*PROBLEM REQUIREMENTS*: Copy out each line below in which the string "Cabo" appears.

*DATA FOR ANALYSIS*:
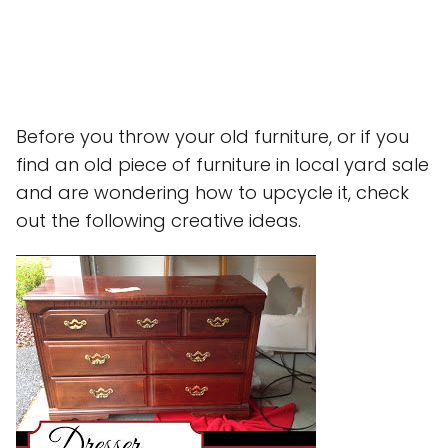
Before you throw your old furniture, or if you
find an old piece of furniture in local yard sale
and are wondering how to upcycle it, check
out the following creative ideas.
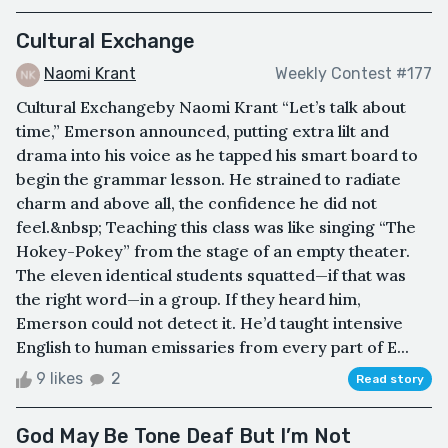
Cultural Exchange
Naomi Krant
Weekly Contest #177
Cultural Exchangeby Naomi Krant “Let’s talk about
time,” Emerson announced, putting extra lilt and
drama into his voice as he tapped his smart board to
begin the grammar lesson. He strained to radiate
charm and above all, the confidence he did not
feel.&nbsp; Teaching this class was like singing “The
Hokey-Pokey” from the stage of an empty theater.
The eleven identical students squatted—if that was
the right word—in a group. If they heard him,
Emerson could not detect it. He’d taught intensive
English to human emissaries from every part of E...
9 likes
2
Read story
God May Be Tone Deaf But I’m Not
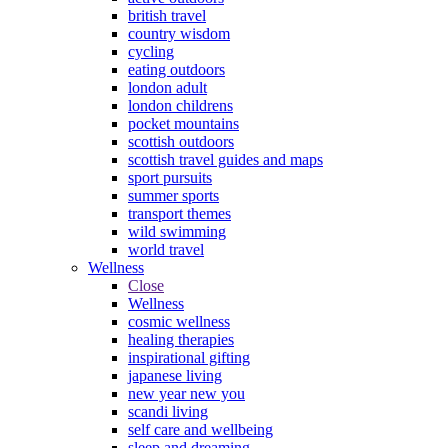
british travel
country wisdom
cycling
eating outdoors
london adult
london childrens
pocket mountains
scottish outdoors
scottish travel guides and maps
sport pursuits
summer sports
transport themes
wild swimming
world travel
Wellness
Close
Wellness
cosmic wellness
healing therapies
inspirational gifting
japanese living
new year new you
scandi living
self care and wellbeing
sleep and dreaming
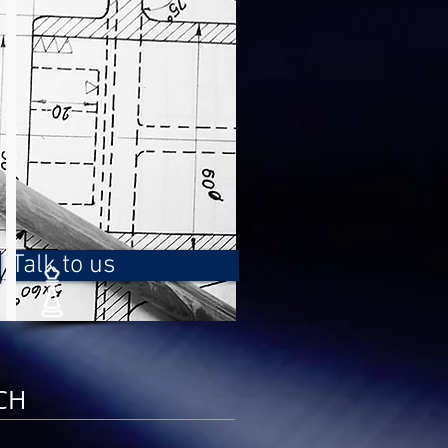
Talk to us
CH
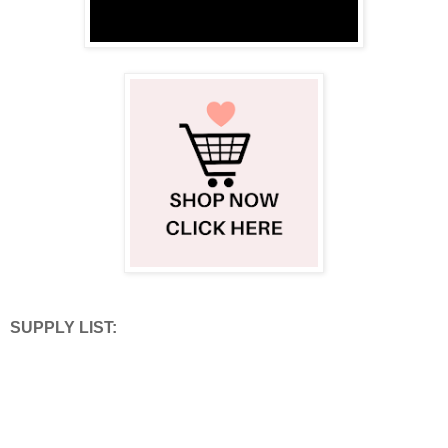
SUPPLY LIST:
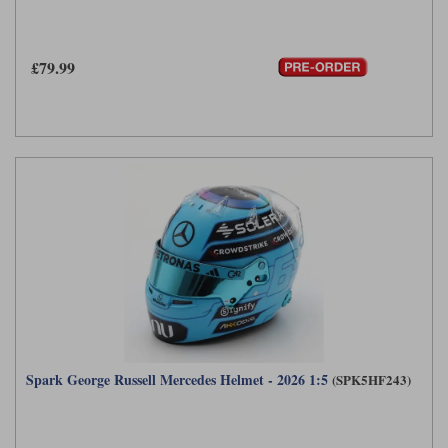
£79.99
Spark George Russell Mercedes Helmet - 2026 1:5
(SPK5HF243)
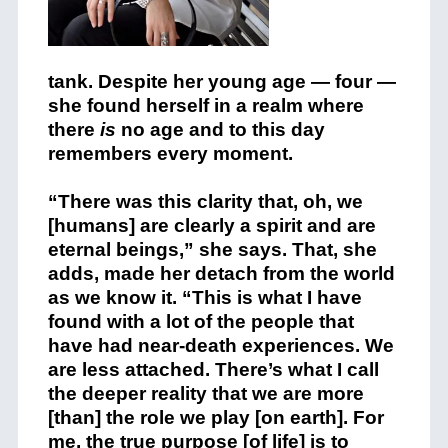
tank.
Despite her young age — four —
she found herself in a realm where
there
is
no age and to this day
remembers every moment.
“​​There was this clarity that, oh, we
[humans] are clearly a spirit and are
eternal beings,” she says. That, she
adds, made her detach from the world
as we know it. “This is what I have
found with a lot of the people that
have had near-death experiences. We
are less attached. There’s what I call
the deeper reality that we are more
[than] the role we play [on earth]. For
me, the true purpose [of life] is to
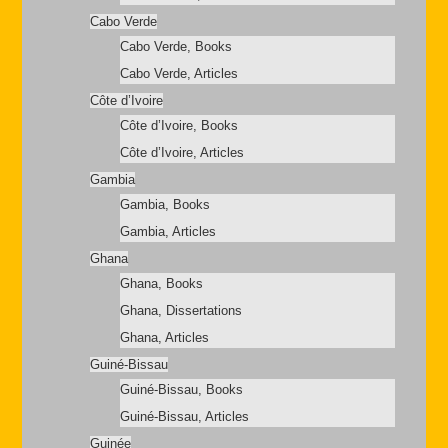
Cabo Verde
Cabo Verde, Books
Cabo Verde, Articles
Côte d’Ivoire
Côte d’Ivoire, Books
Côte d’Ivoire, Articles
Gambia
Gambia, Books
Gambia, Articles
Ghana
Ghana, Books
Ghana, Dissertations
Ghana, Articles
Guiné-Bissau
Guiné-Bissau, Books
Guiné-Bissau, Articles
Guinée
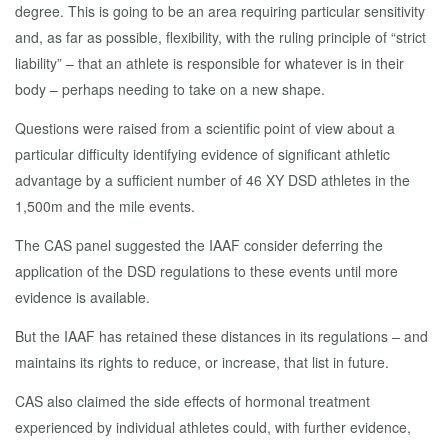
degree. This is going to be an area requiring particular sensitivity
and, as far as possible, flexibility, with the ruling principle of “strict
liability” – that an athlete is responsible for whatever is in their
body – perhaps needing to take on a new shape.
Questions were raised from a scientific point of view about a
particular difficulty identifying evidence of significant athletic
advantage by a sufficient number of 46 XY DSD athletes in the
1,500m and the mile events.
The CAS panel suggested the IAAF consider deferring the
application of the DSD regulations to these events until more
evidence is available.
But the IAAF has retained these distances in its regulations – and
maintains its rights to reduce, or increase, that list in future.
CAS also claimed the side effects of hormonal treatment
experienced by individual athletes could, with further evidence,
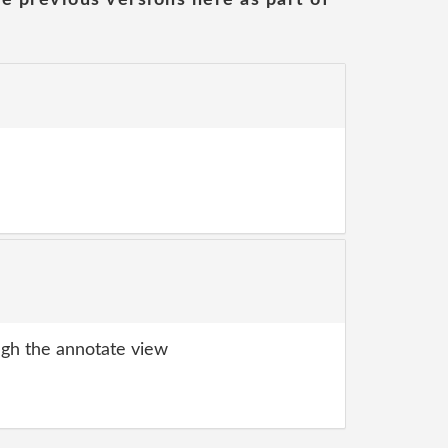
gh the annotate view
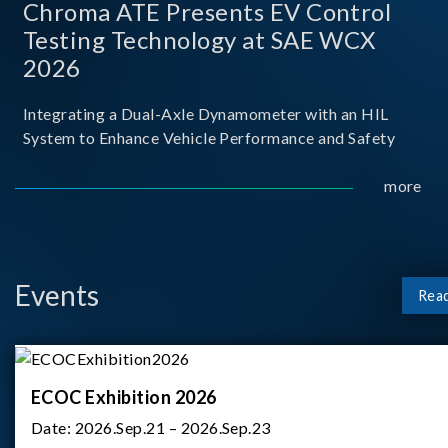
Chroma ATE Presents EV Control
Testing Technology at SAE WCX
2026
Integrating a Dual-Axle Dynamometer with an HIL
System to Enhance Vehicle Performance and Safety
more
Events
Rea
ECOC Exhibition 2026
Date:
2026.Sep.21 – 2026.Sep.23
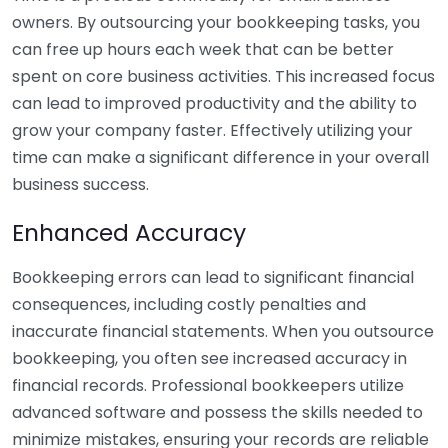
owners. By outsourcing your bookkeeping tasks, you
can free up hours each week that can be better
spent on core business activities. This increased focus
can lead to improved productivity and the ability to
grow your company faster. Effectively utilizing your
time can make a significant difference in your overall
business success.
Enhanced Accuracy
Bookkeeping errors can lead to significant financial
consequences, including costly penalties and
inaccurate financial statements. When you outsource
bookkeeping, you often see increased accuracy in
financial records. Professional bookkeepers utilize
advanced software and possess the skills needed to
minimize mistakes, ensuring your records are reliable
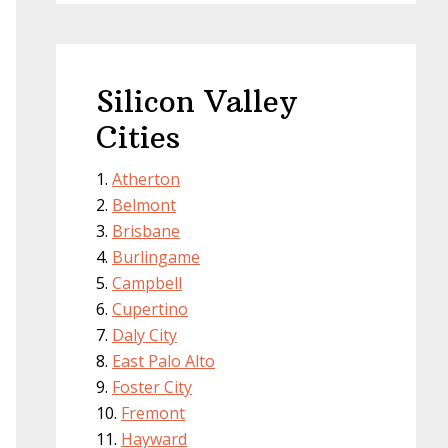
Silicon Valley
Cities
Atherton
Belmont
Brisbane
Burlingame
Campbell
Cupertino
Daly City
East Palo Alto
Foster City
Fremont
Hayward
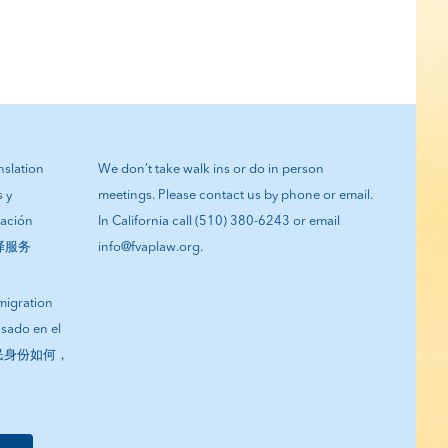
anslation
We don’t take walk ins or do in person
s y
meetings. Please contact us by phone or email.
tación
In California call (510) 380-6243 or email
翻译服务
info@fvaplaw.org.
migration
asado en el
您的移民身份如何，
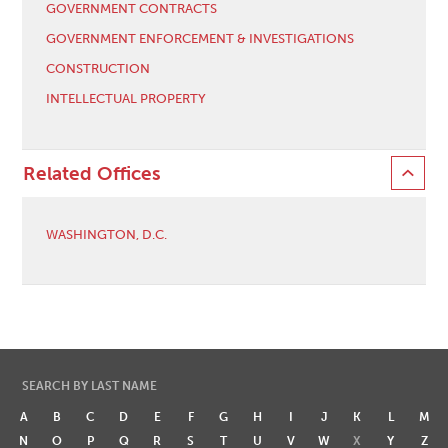
GOVERNMENT CONTRACTS
GOVERNMENT ENFORCEMENT & INVESTIGATIONS
CONSTRUCTION
INTELLECTUAL PROPERTY
Related Offices
WASHINGTON, D.C.
SEARCH BY LAST NAME
A
B
C
D
E
F
G
H
I
J
K
L
M
N
O
P
Q
R
S
T
U
V
W
X
Y
Z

*TASK ANSWER*:
Cabo Verde
Cabo Verde, Books
Cabo Verde, Articles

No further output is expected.